Caption aims to expand access to the benefits of ultrasound imaging globally. The technology received FDA clearance in 2020 and has raised $68 million to develop its Empower platform.
Behold.ai
Behold.ai assists radiologists by automatically prioritizing abnormal cases and analyzing scans using computer vision algorithms. Its focus is on improving radiology reporting turnaround times.
The startup has raised $22 million to develop its medical imaging assistance solutions. Based in Israel, Behold.ai represents the opportunities for intelligent workflow optimization in this space.
Viz.ai
Viz.ai centers its AI imaging solutions specifically on stroke care. Its software analyzes CT scans for early signs of a stroke, then automatically notifies a specialist to help expedite treatment.
Rapid stroke treatment is critical for minimizing brain damage and improving outcomes. Viz.ai provides hospitals with "synchronized care" coordination. With $71 million in funding, Viz.ai is leading the way in intelligent stroke diagnosis.
DiA Imaging Analysis
This startup from Israel uses AI to automate analysis of ultrasound images and videos. Its technology detects image borders, produces 3D vascular models, and identifies motion patterns.
By helping automate the interpretation process, DiA‘s solutions aim to improve clinical workflow efficiency and consistency. The company has raised $14 million to analyze ultrasound media.
RetinAi
RetinAi leverages AI and computer vision technology to help doctors diagnose eye diseases through retinal imaging scans. Its solutions identify signs of conditions like age-related macular degeneration.
Early detection of vision disorders can help preserve sight. RetinAi has raised $4.3 million to develop its cloud-based DiscoveryTM platform that screens retinal images for abnormalities.
Subtle Medical
A key obstacle in medical imaging is low-quality CT and MRI scans that lack clarity. Subtle Medical‘s solutions use AI to enhance these images, enabling better diagnoses.

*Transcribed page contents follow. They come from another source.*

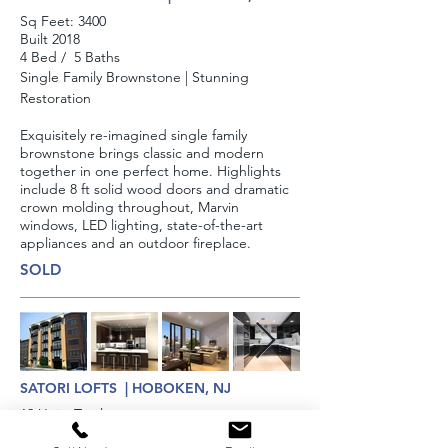
Sq Feet:​ 3400
Built 2018
4 Bed / 5 Baths
Single Family Brownstone | Stunning
Restoration
Exquisitely re-imagined single family
brownstone brings classic and modern
together in one perfect home. Highlights
include 8 ft solid wood doors and dramatic
crown molding throughout, Marvin
windows, LED lighting, state-of-the-art
appliances and an outdoor fireplace.
SOLD
SATORI LOFTS | HOBOKEN, NJ
12 Units Total
Built 20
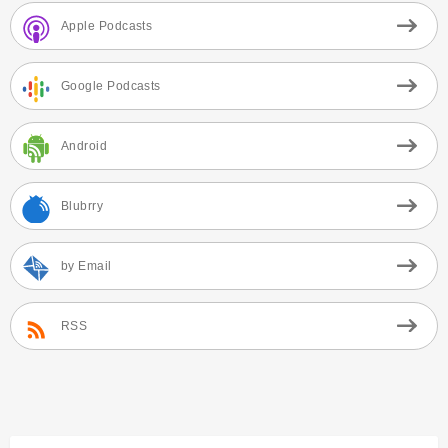
Apple Podcasts
Google Podcasts
Android
Blubrry
by Email
RSS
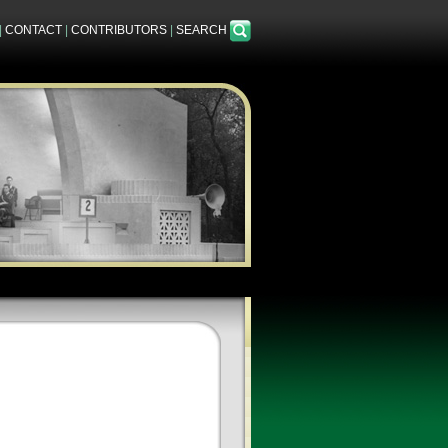
|
CONTACT
|
CONTRIBUTORS
|
SEARCH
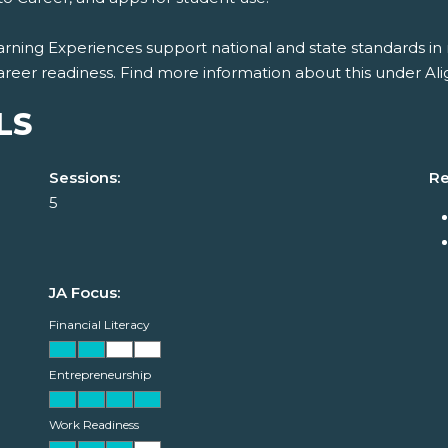
rning Experiences support national and state standards in 
areer readiness. Find more information about this under Al
LS
Sessions:
Re
5
JA Focus:
Financial Literacy
Entrepreneurship
Work Readiness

By improving resolution and reducing noise, Subtle aims to increase imaging consistency and accuracy. The startup has raised $7 million to develop and validate its machine learning models.
BrainMiner
BrainMiner‘s software focuses specifically on MRI brain scans. Its automated AI platform analyzes the scans and generates reports to assist doctors in identifying abnormalities like tumors.
By flagging areas of concern in an easily interpreted report, BrainMiner simplifies the process of brain disease diagnosis. This facilitates earlier patient treatment.
Lunit
Based in South Korea, Lunit develops AI solutions for analyzing x-ray, CT, and MRI scans. Its software detects early signs of cancers and other diseases by pinpointing lesions, abnormal tissue, and more.

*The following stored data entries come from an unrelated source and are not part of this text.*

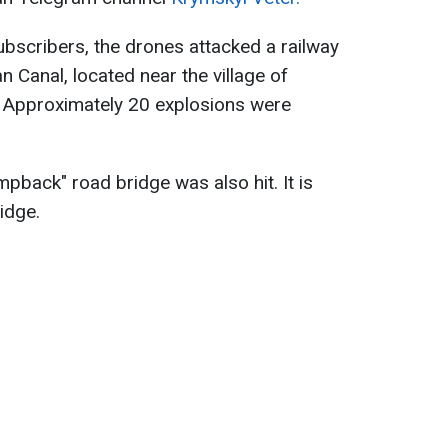
ubscribers, the drones attacked a railway
 Canal, located near the village of
ct. Approximately 20 explosions were
mpback" road bridge was also hit. It is
idge.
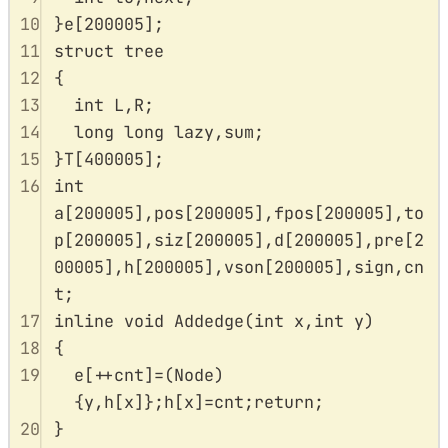
10
}
e
[
200005
];
11
struct
tree
12
{
13
int
 L
,
R
;
14
long
long
 lazy
,
sum
;
15
}
T
[
400005
];
16
int
a
[
200005
],
pos
[
200005
],
fpos
[
200005
],
to
p
[
200005
],
siz
[
200005
],
d
[
200005
],
pre
[
2
00005
],
h
[
200005
],
vson
[
200005
],
sign
,
cn
t
;
17
inline
void
Addedge
(
int
x
,
int
y
)
18
{
19
e
[
++
cnt
]
=
(
Node
)
{
y
,
h
[
x
]};
h
[
x
]
=
cnt
;
return
;
20
}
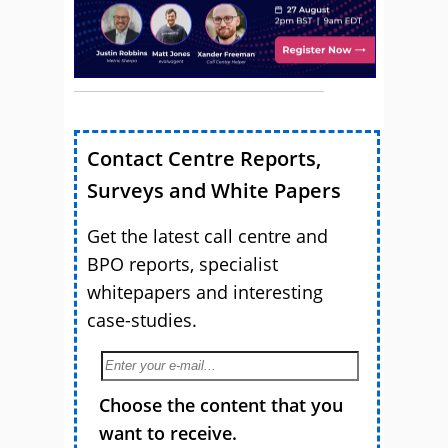
Contact Centre Reports,
Surveys and White Papers
Get the latest call centre and
BPO reports, specialist
whitepapers and interesting
case-studies.
Choose the content that you
want to receive.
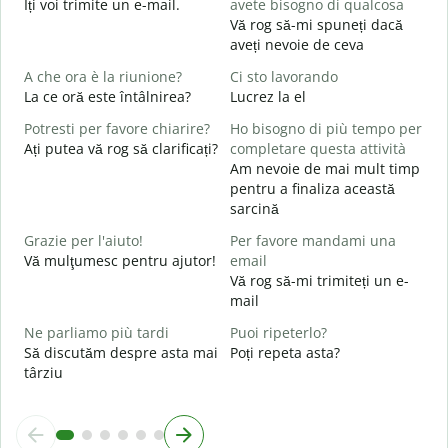
Îți voi trimite un e-mail.
avete bisogno di qualcosa
s
Vă rog să-mi spuneți dacă
P
aveți nevoie de ceva
C
A che ora è la riunione?
Ci sto lavorando
S
La ce oră este întâlnirea?
Lucrez la el
Potresti per favore chiarire?
Ho bisogno di più tempo per
A
Ați putea vă rog să clarificați?
completare questa attività
L
Am nevoie de mai mult timp
pentru a finaliza această
D
sarcină
v
U
Grazie per l'aiuto!
Per favore mandami una
h
Vă mulţumesc pentru ajutor!
email
Vă rog să-mi trimiteți un e-
mail
Ne parliamo più tardi
Puoi ripeterlo?
Să discutăm despre asta mai
Poți repeta asta?
târziu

Lunit Insight, its chest x-ray analysis product, achieved 97% accuracy. With partnerships across the US, Europe, and Asia, Lunit has raised $73 million to drive global availability of its imaging platforms.
The Outlook for AI in Medical Imaging
Medical imaging seems primed for major leaps forward with AI. Radiology is facing surging demand, staff shortages, and a need for more accurate diagnoses. AI can help automate parts of the workflow, improve interoperability of data, and speed up turnaround times.

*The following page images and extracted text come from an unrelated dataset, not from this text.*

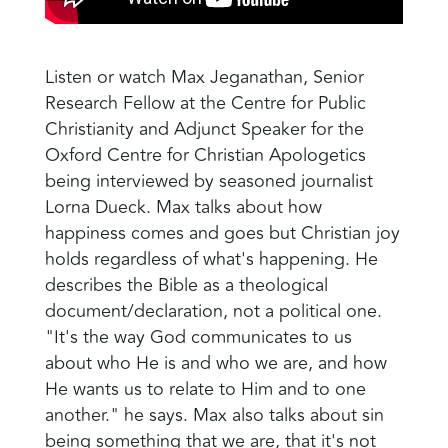
Listen or watch Max Jeganathan, Senior
Research Fellow at the Centre for Public
Christianity and Adjunct Speaker for the
Oxford Centre for Christian Apologetics
being interviewed by seasoned journalist
Lorna Dueck.
Max talks about how
happiness comes and goes but Christian joy
holds regardless of what's happening.
He
describes the Bible as a theological
document/declaration, not a political one.
"It's the way God communicates to us
about who He is and who we are, and how
He wants us to relate to Him and to one
another." he says. Max also talks about sin
being something that we are, that it's not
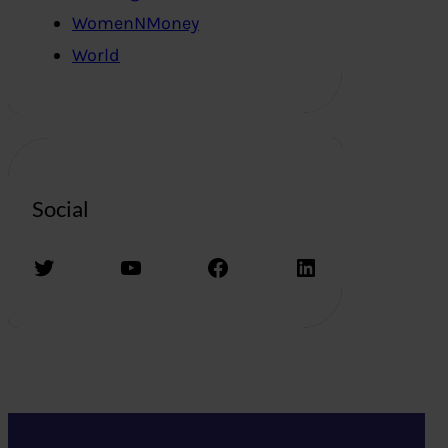
WomenNMoney
World
Social
Twitter
YouTube
Facebook
LinkedIn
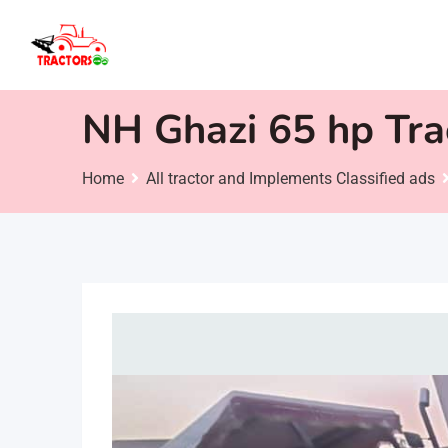
Skip
to
content
NH Ghazi 65 hp Tra
Home
All tractor and Implements Classified ads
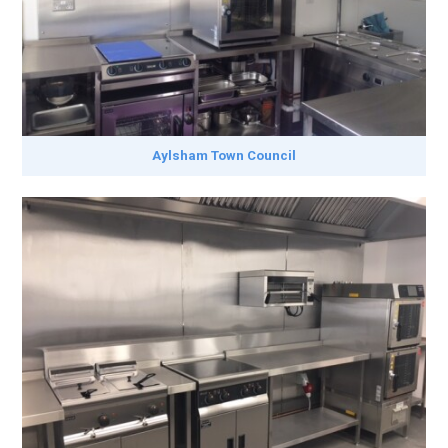
Aylsham Town Council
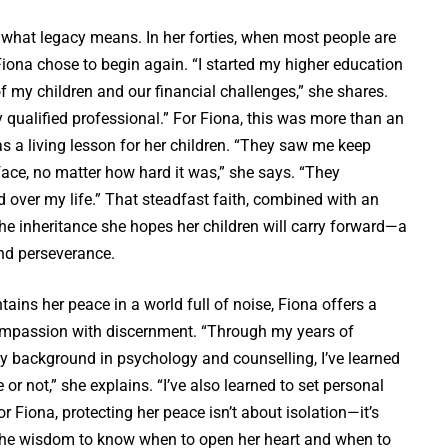
 what legacy means. In her forties, when most people are
Fiona chose to begin again. “I started my higher education
f my children and our financial challenges,” she shares.
y qualified professional.” For Fiona, this was more than an
 a living lesson for her children. “They saw me keep
ace, no matter how hard it was,” she says. “They
 over my life.” That steadfast faith, combined with an
the inheritance she hopes her children will carry forward—a
and perseverance.
ns her peace in a world full of noise, Fiona offers a
ompassion with discernment. “Through my years of
y background in psychology and counselling, I’ve learned
e or not,” she explains. “I’ve also learned to set personal
r Fiona, protecting her peace isn’t about isolation—it’s
t’s the wisdom to know when to open her heart and when to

As the companies profiled here demonstrate, massive technological strides are already being made. We can expect AI medical imaging adoption to rapidly accelerate as more innovative solutions receive regulatory clearance. Values like improved patient outcomes and workflow efficiency are too compelling to ignore.
With inventive startups and tech giants alike pursuing advancements, the future is bright for AI in medical imaging. I‘m excited to see the many ways these technologies augment radiology in the years ahead. Diagnostic medicine may look very different in 2024 as intelligence systems take on a more active role!